With my two kids in tow, a random man stopped me in my car signaling me to roll my window down.
That’s when he told me those awkward words, you are beautiful. I hadn’t heard that from a stranger since long before my boys were born and I comfortably took on a leggings, #BedHairDontCare, no-makeup attitude for my errands.
I said “Thank you” and went on my way.
That’s when my 5-year-old piped in, “You must feel the way my friend did when I told her I was in love with her.”
“Well no honey, I’m sure I don’t.”
I went on to explain that while I’m sure he was just trying to be nice, it didn’t really matter because I was already in love with someone. I asked him, “Do you know who I’m in love with?”
J responded after a long silence, “DAD?!”
I said, “Yes!”
He sounded skeptical when he said, “Mom. Are you REALLY in love with Dad?”
Somehow, taking the moment to answer the question swelled my heart.

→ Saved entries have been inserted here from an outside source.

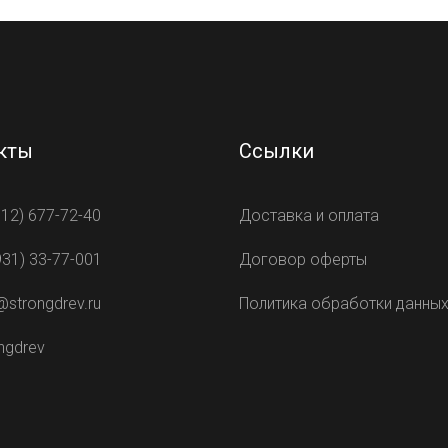
кты
Ссылки
812) 677-72-40
Доставка и оплата
931) 33-77-001
Договор оферты
@strongdrev.ru
Политика обработки данны
ngdrev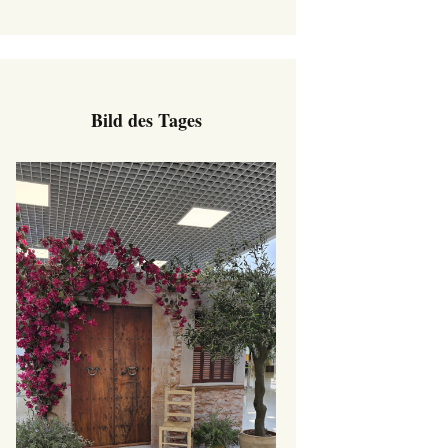
Bild des Tages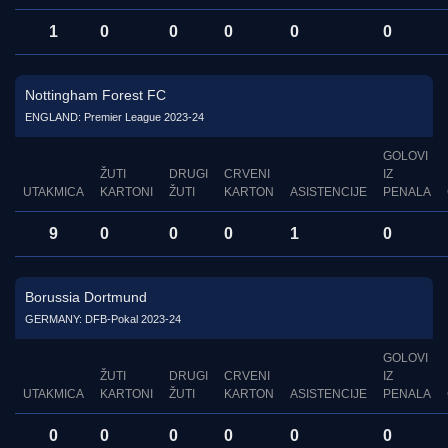
1
0
0
0
0
0
Nottingham Forest FC
ENGLAND: Premier League 2023-24
GOLOVI
ŽUTI
DRUGI
CRVENI
IZ
UTAKMICA
KARTONI
ŽUTI
KARTON
ASISTENCIJE
PENALA
9
0
0
0
1
0
Borussia Dortmund
GERMANY: DFB-Pokal 2023-24
GOLOVI
ŽUTI
DRUGI
CRVENI
IZ
UTAKMICA
KARTONI
ŽUTI
KARTON
ASISTENCIJE
PENALA
0
0
0
0
0
0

“Yes. I am REALLY in love with Dad.”
With our 8 year anniversary just a week away, I thought about all eight years have delivered.

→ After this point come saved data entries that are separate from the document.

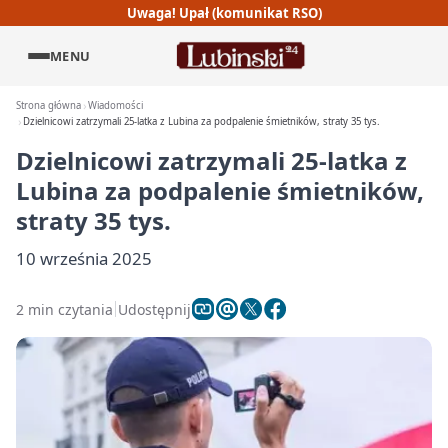
Uwaga! Upał (komunikat RSO)
MENU
Strona główna
Wiadomości
Dzielnicowi zatrzymali 25-latka z Lubina za podpalenie śmietników, straty 35 tys.
Dzielnicowi zatrzymali 25-latka z
Lubina za podpalenie śmietników,
straty 35 tys.
10 września 2025
2 min czytania
Udostępnij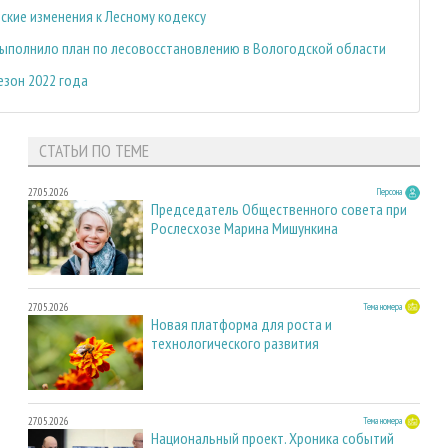
ские изменения к Лесному кодексу
ыполнило план по лесовосстановлению в Вологодской области
езон 2022 года
СТАТЬИ ПО ТЕМЕ
27.05.2026
Персона
Председатель Общественного совета при
Рослесхозе Марина Мишункина
27.05.2026
Тема номера
Новая платформа для роста и
технологического развития
27.05.2026
Тема номера
Национальный проект. Хроника событий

I thought about how love had conquered so much.
It was love that got us through the poorer part of richer and poorer, the sicker part of health and sickness and definitely the worse part of better or worse.
I also thought about where we are now – on the better part of our vows.
I thought about the parts of marriage that make marriage worth it – the laughter, support and spontaneous dancing in the living room (even if I’m the only one dancing and he’s making sarcastic remarks).
I thought about what our relationship brought to the world. Two little boys full of light and love.
I thought about walking down the aisle of the sandy Lake Tahoe beach. As my dad commented on the weather, I – with tears in my eyes – said, “Isn’t he handsome?”
As I snapped myself out of the daydream scanning 8 years, I realized I had tears in my eyes again.
I looked at J in the rear view mirror with my sappy-tear-filled eyes to explain again, “No matter who says I’m beautiful. I’ll always be in love with Dad.”